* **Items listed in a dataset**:
[Start of Attachment]

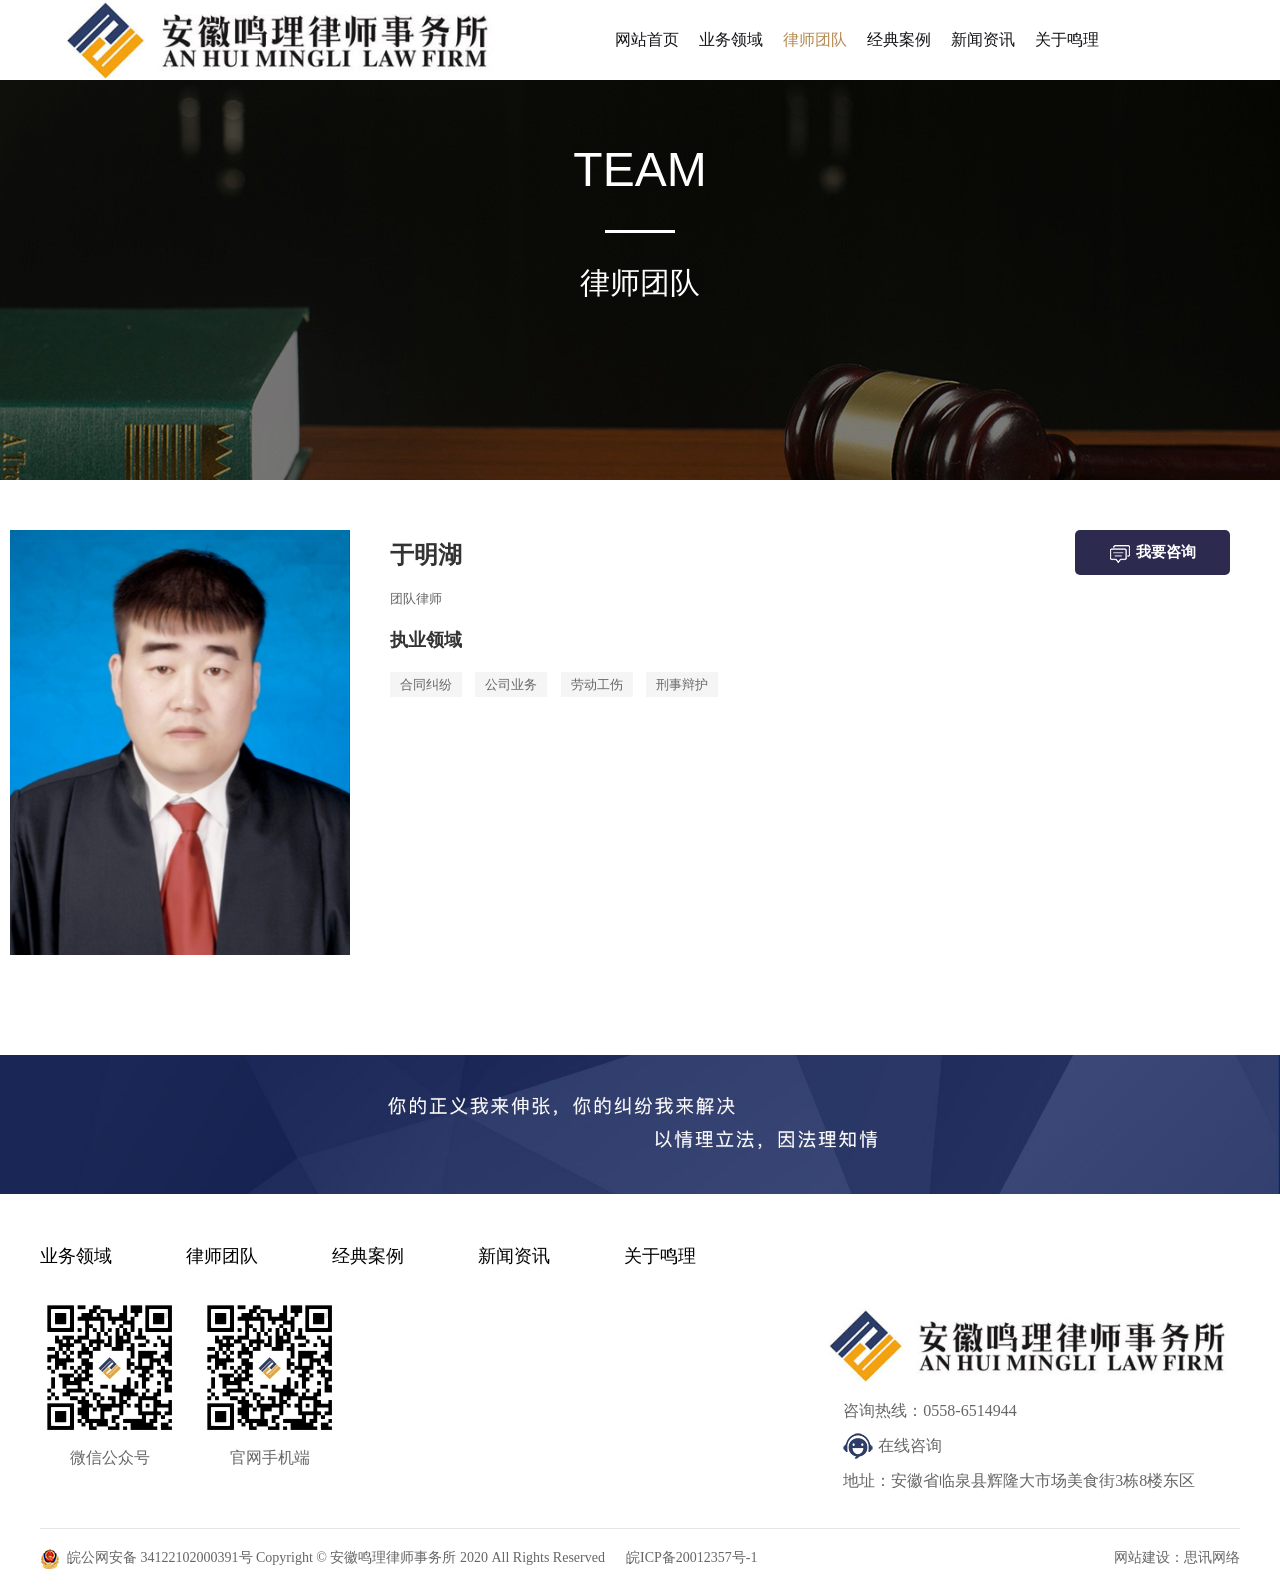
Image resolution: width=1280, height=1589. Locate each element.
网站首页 (647, 39)
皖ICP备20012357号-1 (691, 1557)
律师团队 (815, 39)
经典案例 (899, 39)
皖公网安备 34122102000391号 (160, 1557)
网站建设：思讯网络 (1177, 1557)
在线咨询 (910, 1445)
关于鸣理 (1067, 39)
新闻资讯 (983, 39)
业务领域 (731, 39)
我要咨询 (1153, 553)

[End of Attachment]

Reproduce every record word for word. The copy must contain no pictures.

* **RESULT FOR THIS EXERCISE**:
Image resolution: width=1280, height=1589. Locate each element.
网站首页 (647, 39)
皖ICP备20012357号-1 (691, 1557)
律师团队 (815, 39)
经典案例 (899, 39)
皖公网安备 34122102000391号 (160, 1557)
网站建设：思讯网络 (1177, 1557)
在线咨询 (910, 1445)
关于鸣理 (1067, 39)
新闻资讯 (983, 39)
业务领域 (731, 39)
我要咨询 (1153, 553)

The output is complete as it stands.